Attention to muscle insertions resulted in the rediscovery of treatment zones that had been long understood by the medical systems in all of the cultural groups, and descriptively demonstrated as important zones. As a result of study and involvement with acupuncture systems, which have consistently described the same points on the body over very long periods of observation, it could be determined that these points very frequently correlate directly with muscle insertions. The very same points are familiar to neural therapy as myofascial maximal points or trigger points. In a similar way, meridians can be described in terms of the muscular chain functions as muscle meridians. (The first antecedents in academic medicine are described as Head’s reflex zones).

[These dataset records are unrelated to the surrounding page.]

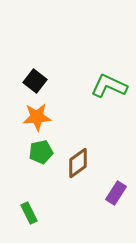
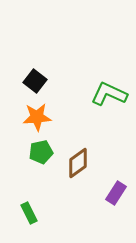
green L-shape: moved 8 px down
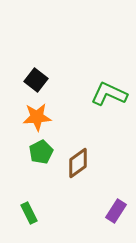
black square: moved 1 px right, 1 px up
green pentagon: rotated 15 degrees counterclockwise
purple rectangle: moved 18 px down
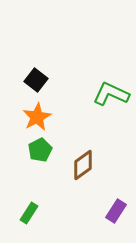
green L-shape: moved 2 px right
orange star: rotated 24 degrees counterclockwise
green pentagon: moved 1 px left, 2 px up
brown diamond: moved 5 px right, 2 px down
green rectangle: rotated 60 degrees clockwise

Myoreflex Therapy primarily treats muscle insertions in their functional relationships and kinetic chains. Touch stimuli are perceived more intensively at these sites; thus, even a slight increase in pressure can lead to a sense of pain with radiation to distant sites similar to referred pain. On palpation, one can often detect painful areas of hardening, myogelosis, and connective tissue swelling. One finds hypertonicity in the affected muscles.

After accurate palpation and targeted pressure point stimulation of such points, the palpable abnormalities resolve after a brief time period (from seconds to a few minutes). Gradual manual increase in pressure at the muscle-tendon-bone junction sets off neuromuscular and connective tissue reactions. It is very clear that the elevated resting tone of the affected muscles begins to fall spontaneously.

Myoreflex Therapy involves the immediate resolution of excessive resting tension in muscles/muscular systems and thus, the unburdening of joints and soft tissue structures. Readjustment stimuli let the body engage in the appropriate regulation to restore the properly functioning pain-free anatomic configuration of the locomotor system. This is associated with the alleviation of the wide-ranging symptoms that can result from muscle-induced symmetry disturbances and chronic inappropriate strains. In addition to postural asymmetry and chronic pain conditions, these symptoms may include diverse effects on the autonomic nervous system, including sleep disturbances and generalized anxiety, among others.